If you want to match a fee error exactly, you might write something like this:

JavaScript
function isFeeError(error) {
  return
    error.response !== undefined && 
    error.status == 400 &&
    error.extras &&
    error.extras.result_codes.transaction == sdk.TX_INSUFFICIENT_FEE;
}

Of course, there are much more streamlined ways to combine errors together, but this will be used below to demonstrate the (very) specific check.

Example: Paying 10% above average

Suppose we want a fairly conservative fee-paying strategy: we’re only willing to pay a 10% higher fee than the average transaction paid.

JavaScript
// when submitting any transaction, first query fee stats
server.feeStats().then(function (response) {
  let avgFee = parseFloat(response.fee_charged.p50);
  let tx = base.TransactionBuilder(someAccount, {
    fee: (avgFee * 1.10).toFixed(0),  // bump & convert to int
    networkPassphrase: // ...
  });
  // ...build the rest of the tx... 
  tx.sign(someAccount);
  return server.submitTransaction(tx);
});

Bumping fees on past transactions

It’s possible that even with a liberal fee-paying policy, your transaction fails to make it into the ledger due to insufficient funds or untimely surges. Resolving this problem is exactly the goal of a fee-bump transaction.
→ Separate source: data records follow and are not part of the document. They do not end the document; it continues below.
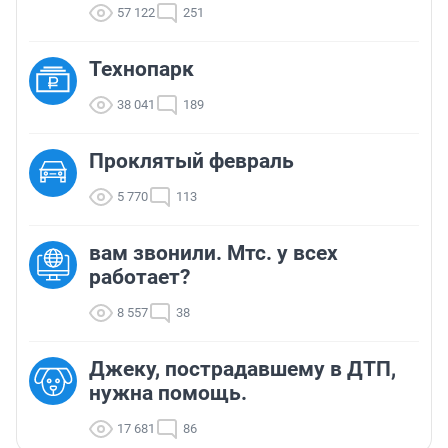
57 122
251
Технопарк
38 041
189
Проклятый февраль
5 770
113
вам звонили. Мтс. у всех
работает?
8 557
38
Джеку, пострадавшему в ДТП,
нужна помощь.
17 681
86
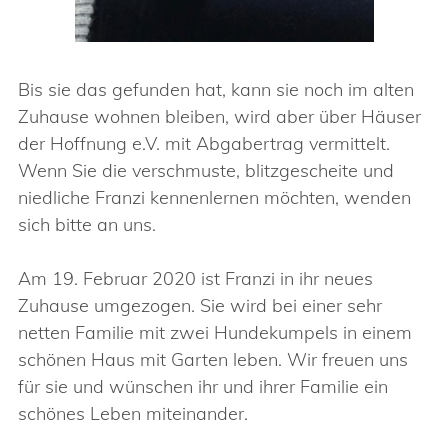
Bis sie das gefunden hat, kann sie noch im alten
Zuhause wohnen bleiben, wird aber über Häuser
der Hoffnung e.V. mit Abgabertrag vermittelt.
Wenn Sie die verschmuste, blitzgescheite und
niedliche Franzi kennenlernen möchten, wenden
sich bitte an uns.
Am 19. Februar 2020 ist Franzi in ihr neues
Zuhause umgezogen. Sie wird bei einer sehr
netten Familie mit zwei Hundekumpels in einem
schönen Haus mit Garten leben. Wir freuen uns
für sie und wünschen ihr und ihrer Familie ein
schönes Leben miteinander.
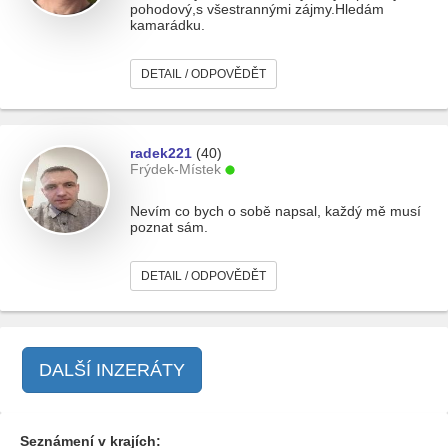
pohodový,s všestrannými zájmy.Hledám
kamarádku.
DETAIL / ODPOVĚDĚT
radek221
(40)
Frýdek-Místek
Nevím co bych o sobě napsal, každý mě musí
poznat sám.
DETAIL / ODPOVĚDĚT
DALŠÍ INZERÁTY
Seznámení v krajích:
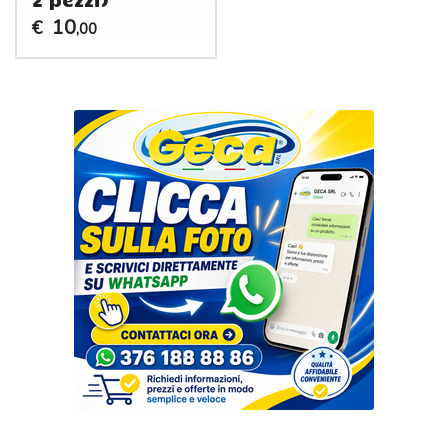
10
€
,00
The following snippet shows how you can resubmit a transaction with a higher fee given that you have the original transaction envelope:

JavaScript
// Let `lastTx` be some transaction that fails submission due to high fees, and
// `lastFee` be the maximum fee (expressed as an int) willing to be paid by 
// `account` for `lastTx`.
server.submitTransaction(lastTx).catch(function (error) {
  if (isFeeError(error)) {
    let bump = sdk.TransactionBuilder.buildFeeBumpTransaction(
      account,      // account that will PAY the new fee
      lastFee * 10, // new fee
      lastTx,       // the (entire) failing transaction
      server.networkPassphrase
    );
    bump.sign(someAccount);
    return server.submitTransaction(bump);
  }
  // ...other error conditions...
}).then(...);

Note an important stipulation of fee bumping that’s fulfilled above:

If you submit two distinct transactions with the same source account and sequence number, and the second transaction is a fee-bump transaction, the second transaction will be included in the transaction queue in place of the first transaction if and only if the fee bid of the second transaction is at least 10x the fee bid of the first transaction.

This value can typically be found in the fee_charged field of the transaction response under the tx_insufficient_fee error case.

Rate Limiting

If you’re using the SDF’s public Horizon instance, you may get a 429 Too Many Requests error when exceeding the rate limits. If you’re encountering this frequently, it may be time to deploy your own Horizon instance!